Three issues remained unresolved: the issue of wages and service workers qualifying for public assistance, the issue of contracting out work to lower paid workers with less experience and the issue of safety and dealing with increasing injury rates, according to Stenhouse.
“The choice here is whether the UC is going to become McDonald’s or is going to honor its obligation as a world-class university,” Stenhouse said.
Klein said the university’s offer is still on the table, but it remains the university’s best offer.
“We have asked AFSCME leadership to bargain in good faith,” said Dwaine Duckett, UC vice president of human resources, in a press release Thursday. “Yet in announcing another strike even as the university prepares for our bargaining session next week, the union has again chosen conflict over compromise.”
Previously, Klein said calling a strike would cost the university enough money to put the offer in jeopardy.
The university expects the coming strike to cost $10 million a day, a total of $50 million, according to Klein. This estimate is based on AFSCME’s previous one- and two-day strikes in May and November of last year, which Klein said cost the university a total of $30 million.

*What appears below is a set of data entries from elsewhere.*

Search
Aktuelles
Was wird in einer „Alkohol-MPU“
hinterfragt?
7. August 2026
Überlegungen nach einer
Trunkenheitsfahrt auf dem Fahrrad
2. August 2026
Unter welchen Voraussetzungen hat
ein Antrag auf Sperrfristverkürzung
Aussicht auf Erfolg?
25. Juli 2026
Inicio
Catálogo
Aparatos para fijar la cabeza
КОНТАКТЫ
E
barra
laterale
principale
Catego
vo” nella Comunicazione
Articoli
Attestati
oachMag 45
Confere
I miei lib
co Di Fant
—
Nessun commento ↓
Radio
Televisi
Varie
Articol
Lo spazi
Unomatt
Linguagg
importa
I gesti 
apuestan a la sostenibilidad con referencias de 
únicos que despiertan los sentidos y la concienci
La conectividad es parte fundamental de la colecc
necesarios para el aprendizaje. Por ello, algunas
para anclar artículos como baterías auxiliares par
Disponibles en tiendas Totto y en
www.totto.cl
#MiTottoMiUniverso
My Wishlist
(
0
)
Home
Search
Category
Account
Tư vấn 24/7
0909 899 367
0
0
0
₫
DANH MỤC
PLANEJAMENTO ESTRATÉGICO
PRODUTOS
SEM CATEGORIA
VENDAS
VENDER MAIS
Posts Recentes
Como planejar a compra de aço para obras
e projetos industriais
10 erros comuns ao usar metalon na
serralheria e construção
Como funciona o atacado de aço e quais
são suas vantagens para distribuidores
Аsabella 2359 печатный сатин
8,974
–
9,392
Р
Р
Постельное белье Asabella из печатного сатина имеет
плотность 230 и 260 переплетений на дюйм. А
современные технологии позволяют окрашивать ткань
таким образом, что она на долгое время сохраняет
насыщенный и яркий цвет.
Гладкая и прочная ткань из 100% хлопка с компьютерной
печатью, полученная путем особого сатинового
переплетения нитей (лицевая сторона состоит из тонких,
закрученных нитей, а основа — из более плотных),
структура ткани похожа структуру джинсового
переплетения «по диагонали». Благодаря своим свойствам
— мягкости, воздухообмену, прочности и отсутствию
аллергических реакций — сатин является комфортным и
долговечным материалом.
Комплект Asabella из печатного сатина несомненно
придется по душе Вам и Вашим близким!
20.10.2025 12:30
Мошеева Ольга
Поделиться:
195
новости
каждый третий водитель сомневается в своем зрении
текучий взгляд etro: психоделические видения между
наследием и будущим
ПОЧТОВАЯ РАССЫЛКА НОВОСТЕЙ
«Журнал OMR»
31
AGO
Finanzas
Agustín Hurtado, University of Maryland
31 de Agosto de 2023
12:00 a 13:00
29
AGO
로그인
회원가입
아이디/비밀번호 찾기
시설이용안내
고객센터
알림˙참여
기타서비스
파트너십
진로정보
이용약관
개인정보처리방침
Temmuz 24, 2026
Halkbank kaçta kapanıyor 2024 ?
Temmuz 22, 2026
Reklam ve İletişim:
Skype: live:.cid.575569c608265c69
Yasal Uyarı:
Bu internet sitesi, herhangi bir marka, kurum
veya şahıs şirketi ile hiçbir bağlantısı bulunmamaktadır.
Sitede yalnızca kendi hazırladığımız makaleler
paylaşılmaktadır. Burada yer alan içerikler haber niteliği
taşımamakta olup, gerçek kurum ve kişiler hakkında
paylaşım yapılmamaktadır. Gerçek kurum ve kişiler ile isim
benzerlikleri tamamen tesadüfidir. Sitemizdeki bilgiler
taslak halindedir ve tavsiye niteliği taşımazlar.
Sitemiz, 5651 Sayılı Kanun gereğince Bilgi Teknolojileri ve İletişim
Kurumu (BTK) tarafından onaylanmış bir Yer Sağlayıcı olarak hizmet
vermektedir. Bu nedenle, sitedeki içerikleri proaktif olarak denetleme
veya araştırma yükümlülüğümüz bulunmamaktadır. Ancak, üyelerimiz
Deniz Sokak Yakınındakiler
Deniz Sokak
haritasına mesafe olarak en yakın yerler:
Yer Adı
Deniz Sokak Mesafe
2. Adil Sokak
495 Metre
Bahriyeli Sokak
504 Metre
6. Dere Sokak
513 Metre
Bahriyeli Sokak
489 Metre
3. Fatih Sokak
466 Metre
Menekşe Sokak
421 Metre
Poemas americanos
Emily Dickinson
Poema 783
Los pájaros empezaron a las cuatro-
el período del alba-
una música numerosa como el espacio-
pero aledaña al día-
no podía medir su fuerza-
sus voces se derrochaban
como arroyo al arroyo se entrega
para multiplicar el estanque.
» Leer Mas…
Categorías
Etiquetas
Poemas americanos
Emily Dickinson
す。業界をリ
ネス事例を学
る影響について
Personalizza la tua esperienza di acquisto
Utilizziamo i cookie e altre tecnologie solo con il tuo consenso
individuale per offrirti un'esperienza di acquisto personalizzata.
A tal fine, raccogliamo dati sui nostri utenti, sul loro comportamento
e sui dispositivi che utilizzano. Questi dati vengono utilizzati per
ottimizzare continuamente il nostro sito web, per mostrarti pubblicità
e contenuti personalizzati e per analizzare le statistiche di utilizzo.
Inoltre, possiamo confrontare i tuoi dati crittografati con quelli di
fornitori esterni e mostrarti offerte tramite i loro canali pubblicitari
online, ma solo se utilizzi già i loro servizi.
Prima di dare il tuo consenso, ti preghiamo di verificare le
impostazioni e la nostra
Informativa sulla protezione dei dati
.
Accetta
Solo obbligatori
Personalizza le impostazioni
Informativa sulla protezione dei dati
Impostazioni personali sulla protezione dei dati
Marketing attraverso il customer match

“The distance that separates the university and the service unit is much less than the cost of a strike,” Stenhouse said. “The ball is in the university’s court.”
The wage offers of the university and union differ by between 3 percent and 4.5 percent in total over the contract’s four-year term.
During the strike vote, a number of individuals and organizations came out in support of the union’s position, including Student Regent Cinthia Flores and the Council of UC Faculty Associations.
As of Thursday, there are no scheduled bargaining sessions between the service unit and university before the strike begins.